* **GIVEN INFORMATION**

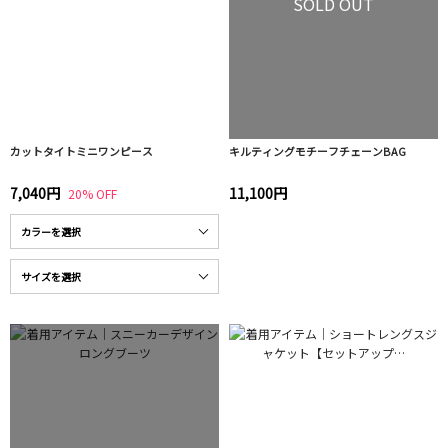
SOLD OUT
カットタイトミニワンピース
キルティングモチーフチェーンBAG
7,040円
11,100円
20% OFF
==
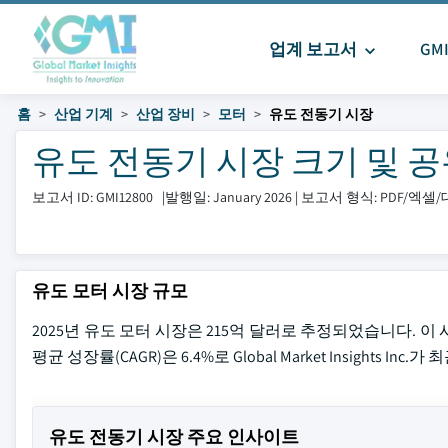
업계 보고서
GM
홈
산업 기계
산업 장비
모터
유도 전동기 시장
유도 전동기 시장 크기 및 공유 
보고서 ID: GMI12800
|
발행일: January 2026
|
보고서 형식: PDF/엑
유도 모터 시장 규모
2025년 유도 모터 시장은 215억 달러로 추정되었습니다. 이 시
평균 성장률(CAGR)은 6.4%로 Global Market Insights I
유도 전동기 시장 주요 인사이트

* **EXERCISE**
Return exactly, and only, the lines above starting at the line that contains "유도 전동기 시장 크기 및 공유" and ending at the line that contains "유도 전동기 시장 주요 인사이트".

* **ANSWER TO THE PROBLEM**
유도 전동기 시장 크기 및 공유 
보고서 ID: GMI12800
|
발행일: January 2026
|
보고서 형식: PDF/엑
유도 모터 시장 규모
2025년 유도 모터 시장은 215억 달러로 추정되었습니다. 이 시
평균 성장률(CAGR)은 6.4%로 Global Market Insights I
유도 전동기 시장 주요 인사이트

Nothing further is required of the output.